Privées de culture ?
L’image stéréotypée de la femme grecque propagée par les auteurs classiques est celle de la bonne ménagère, dont la responsabilité est de bien gérer la maison et ce depuis le plus jeune âge: à 14 ans, une jeune fille peut rédiger une liste d’objets domestiques (Xénophon, Économique IX, 10). En accord avec ce principe, Théophraste conseille lui aussi de donner aux filles une éducation lettrée afin qu’elles assument mieux responsabilités domestiques. En revanche, Ménandre affirme qu’éduquer une femme revient à « donner plus de venin à un serpent » (F 702, Kock).

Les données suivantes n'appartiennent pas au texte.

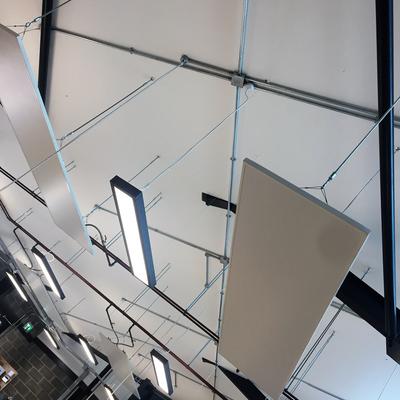 This screenshot has width=400, height=400. What are the coordinates of `lights that are not on` in the screenshot? It's located at (291, 278), (40, 148). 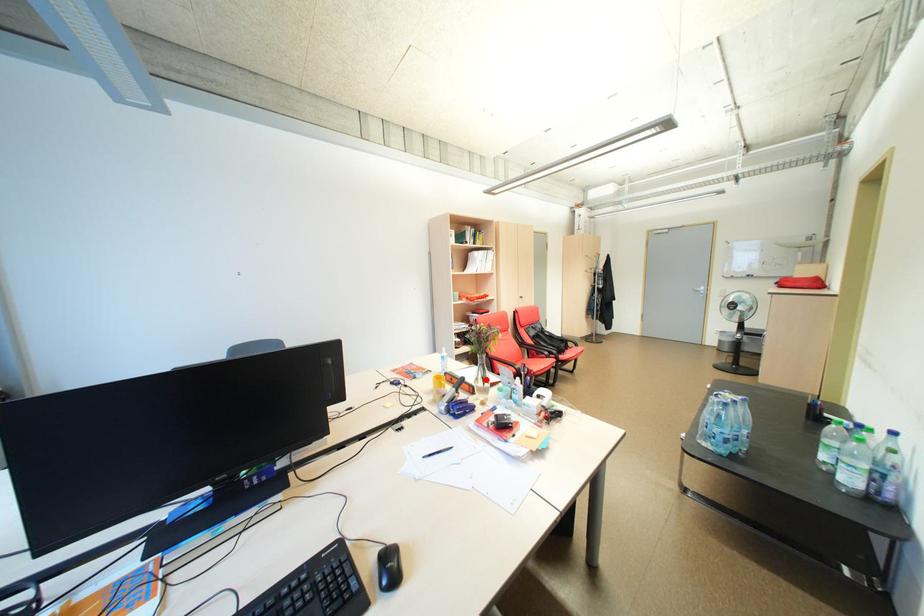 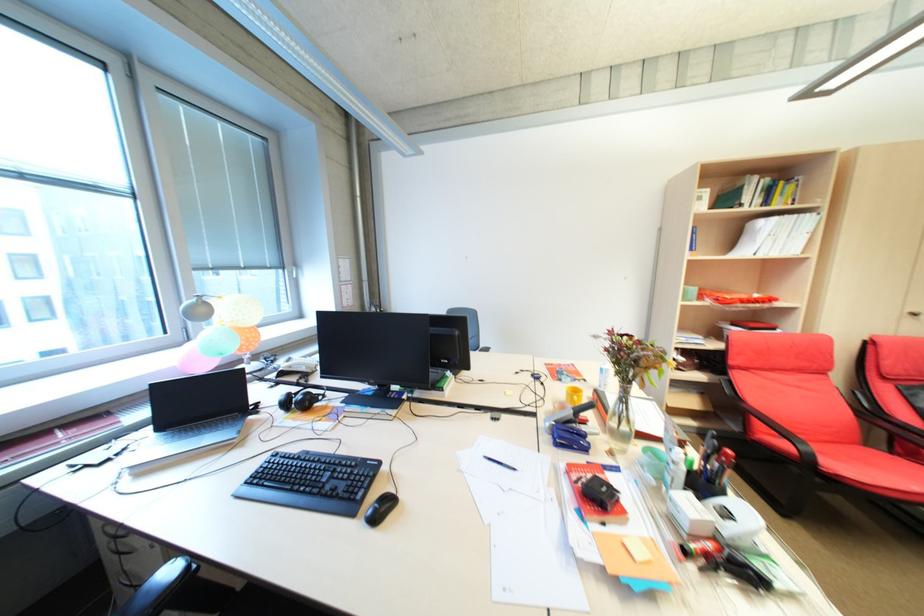 Where in the second image is the point corresponding to the highlighted location from the first image?

(623, 416) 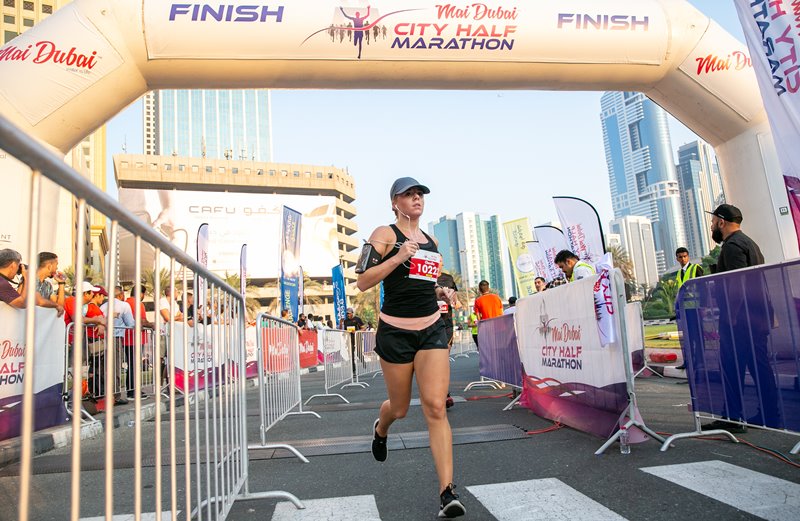 Locate an element on the screen. phone holder is located at coordinates click(x=360, y=253). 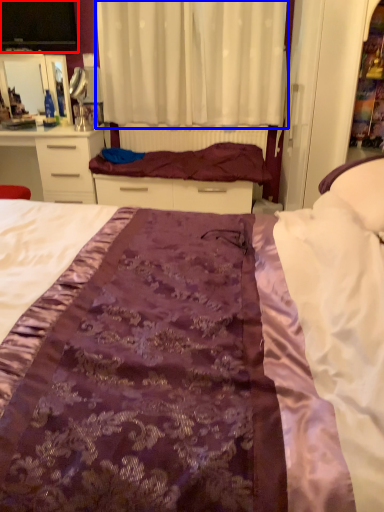 Question: Among these objects, which one is nearest to the camera, desktop (highlighted by a red box) or curtain (highlighted by a blue box)?

Choices:
 (A) desktop
 (B) curtain

Answer: (B) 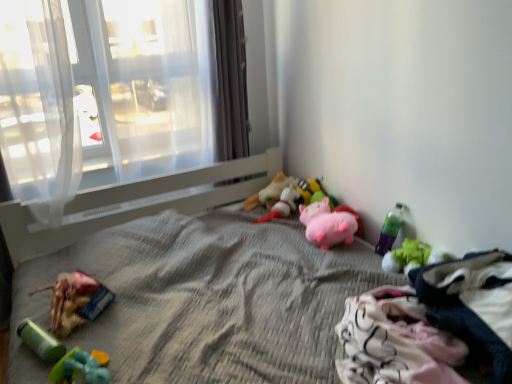 Question: Visually, is green plush toy at lower right, the 8th toy viewed from the left, positioned to the left or to the right of translucent fabric at upper left?

Choices:
 (A) left
 (B) right

Answer: (B)

Question: Would you say green plush toy at lower right, the first toy in the right-to-left sequence, is inside or outside translucent fabric at upper left?

Choices:
 (A) inside
 (B) outside

Answer: (B)

Question: Which is nearer to the soft plush toy at center, marked as the fifth toy in a right-to-left arrangement?

Choices:
 (A) translucent fabric at upper left
 (B) soft plush toy at center, acting as the 4th toy starting from the right
 (C) white sheer curtain at left, the 1th curtain from the left
 (D) green plastic bottle at lower right, which is the seventh toy in left-to-right order
 (E) white cotton clothing at lower right

Answer: (B)

Question: Estimate the real-world distances between objects in this image. Which object is closer to the green plush toy at lower right, the 8th toy viewed from the left?

Choices:
 (A) soft plush toy at center, marked as the fifth toy in a right-to-left arrangement
 (B) translucent fabric at upper left
 (C) satin gray curtain at center, the first curtain in the right-to-left sequence
 (D) plush toy at center, arranged as the third toy when viewed from the left
 (E) white cotton clothing at lower right

Answer: (E) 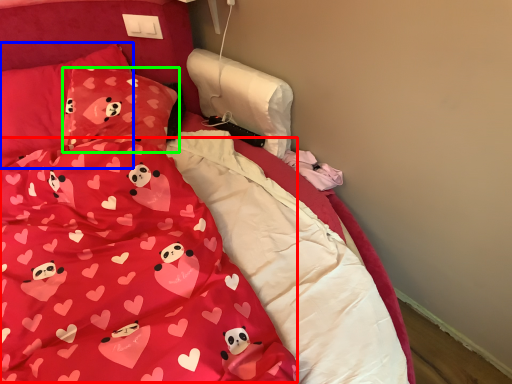 Question: Which object is the closest to the blanket (highlighted by a red box)? Choose among these: pillow (highlighted by a blue box) or pillow (highlighted by a green box).

Choices:
 (A) pillow
 (B) pillow

Answer: (B) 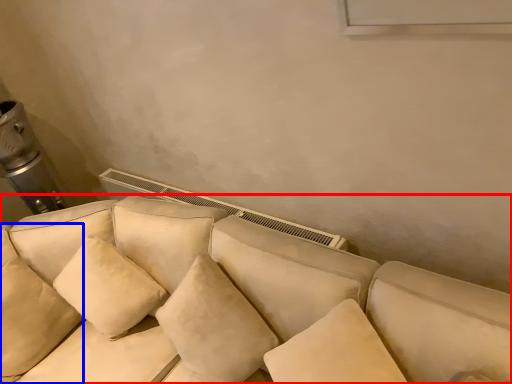 Question: Which object is further to the camera taking this photo, studio couch (highlighted by a red box) or pillow (highlighted by a blue box)?

Choices:
 (A) studio couch
 (B) pillow

Answer: (B) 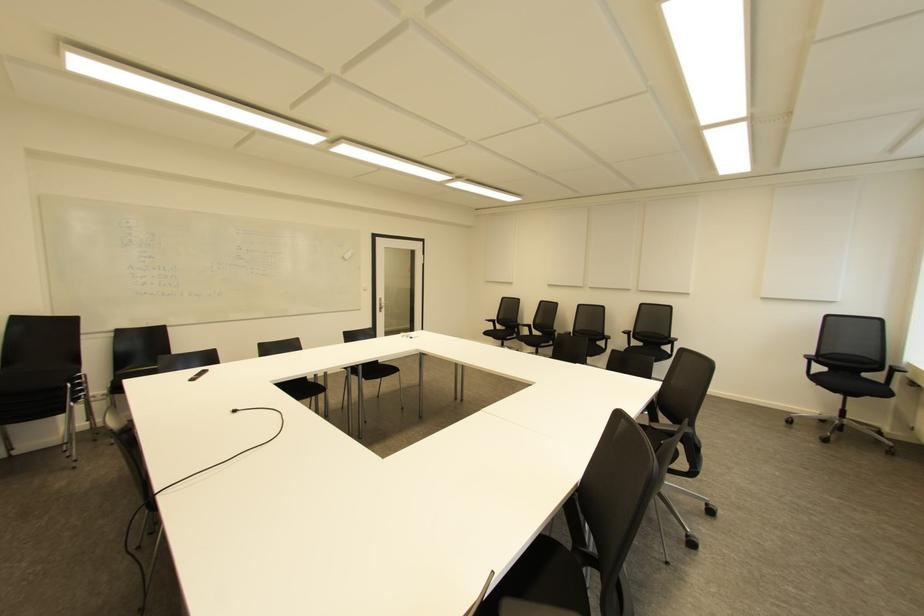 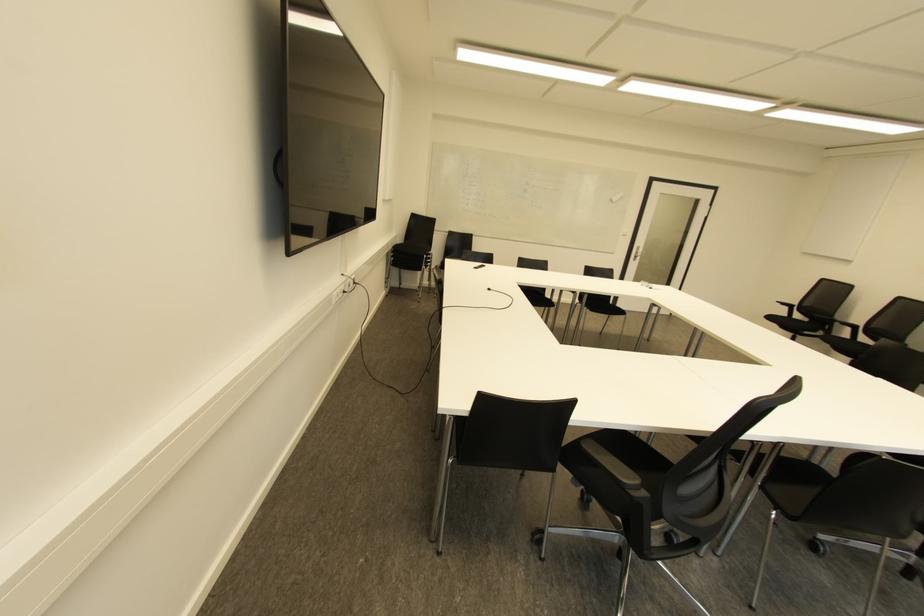 Where in the second image is the point corresponding to pixel 191 379 from the first image?

(475, 268) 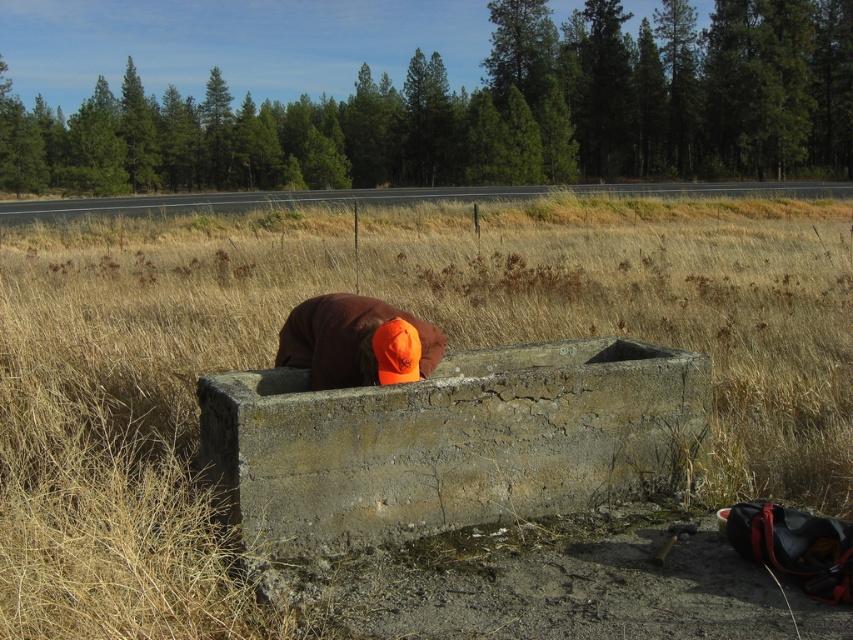 Is dry grass at center closer to camera compared to gray concrete trough at center?

Yes, it is.

Between dry grass at center and gray concrete trough at center, which one has less height?

With less height is gray concrete trough at center.

Which is behind, point (80, 477) or point (264, 513)?

Point (80, 477)

At what (x,y) coordinates should I click in order to perform the action: click on dry grass at center. Please return your answer as a coordinate pair (x, y). The height and width of the screenshot is (640, 853). Looking at the image, I should click on (136, 412).

Where is `dry grass at center`? This screenshot has height=640, width=853. dry grass at center is located at coordinates (136, 412).

What do you see at coordinates (136, 412) in the screenshot? The width and height of the screenshot is (853, 640). I see `dry grass at center` at bounding box center [136, 412].

Between point (170, 540) and point (294, 316), which one is positioned behind?

The point (294, 316) is more distant.

The height and width of the screenshot is (640, 853). What are the coordinates of `dry grass at center` in the screenshot? It's located at (136, 412).

Looking at this image, which is more to the right, gray concrete trough at center or brown fuzzy hat at center?

gray concrete trough at center is more to the right.

Can you confirm if gray concrete trough at center is positioned to the right of brown fuzzy hat at center?

Indeed, gray concrete trough at center is positioned on the right side of brown fuzzy hat at center.

What do you see at coordinates (447, 442) in the screenshot?
I see `gray concrete trough at center` at bounding box center [447, 442].

Find the location of a particular element. This screenshot has height=640, width=853. gray concrete trough at center is located at coordinates pyautogui.click(x=447, y=442).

Certains témoignages montrent que la cité pouvait se charger elle-même de l’éducation de ses futurs citoyens, garçons et filles sans distinction (jusqu’à un certain degré). Ainsi, au Ve siècle av. J.-C., Hérodote raconte, dans son Enquête (VI, 27), le désespoir des habitants de Chios quand le toit de l’école s’écroula sur les cent vingt enfants qui apprenaient leurs lettres. Il faut noter que l’historien ne précise pas qu’il s’agissait de garçons, ce qui nous fait penser que l’école était mixte. Trois siècles plus tard, une inscription de Téos en Asie Mineure mentionne la fondation d’un riche citoyen, Polythrous, dont les intérêts devaient servir à financer l’éducation des plus jeunes, garçons et filles (Syll.3, 578). Des peintures sur vases représentent des jeunes écolières en train d’apprendre à lire et à écrire, avec des tablettes, des styli ou des rouleaux de papyrus (1). L’éducation des filles, comme celles des garçons, reste finalement une question de milieu social. Sur l’île de Lesbos, Sappho (VIe siècle av. J.-C.), issue d’une riche famille et représentante avec le poète Alcée de la poésie lyrique (2), est l’image même de la femme de culture (que l'on qualifierait aujourd’hui d’intellectuelle ) (3).
La femme au rouleau
Les femmes savantes sont souvent appelées « amies des Muses », patronnes de toute activité littéraire, artistique ou scientifique, au point que chacune des poétesses les plus célèbres se voit désignée comme « la dixième Muse ». Or, dans l’art, les Muses sont représentées un rouleau ou une tablette à la main, symboles de l’activité intellectuelle. Sur les stèles funéraires d’époque hellénistique, l’équivalent de la référence aux Muses dans le texte de l’épigramme est le rouleau de papyrus figurant dans la main des défunts. Les femmes apparaissent presque toujours associées à leurs maris dans les activités de lecture, dans des scènes de banquet : l’homme, allongé sur un lit (klinê), tient d’une main un rouleau de papyrus à moitié déroulé ; la femme, assise au bout de la klinê ou sur une chaise, soutient d’une main son voile dans une attitude de réserve, alors que dans l’autre main elle tient elle aussi un rouleau ou une tablette. Une stèle en provenance de Byzance (Ier siècle ap. J.-C.) montre cependant une scène inédite, car ce n’est pas l’homme, ni les deux époux, mais la femme seule qui est représentée le rouleau à la main. Fait encore plus notable, seul le nom de la femme est inscrit : Lysandra, fille de Dôlês, patronyme d’origine thrace (I. Byzantion, 368). Assise sur un fauteuil imposant semblable aux sièges d’honneur du théâtre, la défunte tient de la main gauche un volumen de grandes dimensions partiellement déroulé sur ses genoux. On peut ainsi s’interroger sur ce que révèle cette représentations des épouses à Byzance, lettrées comme leurs maris, mais aussi sur la valorisation qui en découle pour la famille.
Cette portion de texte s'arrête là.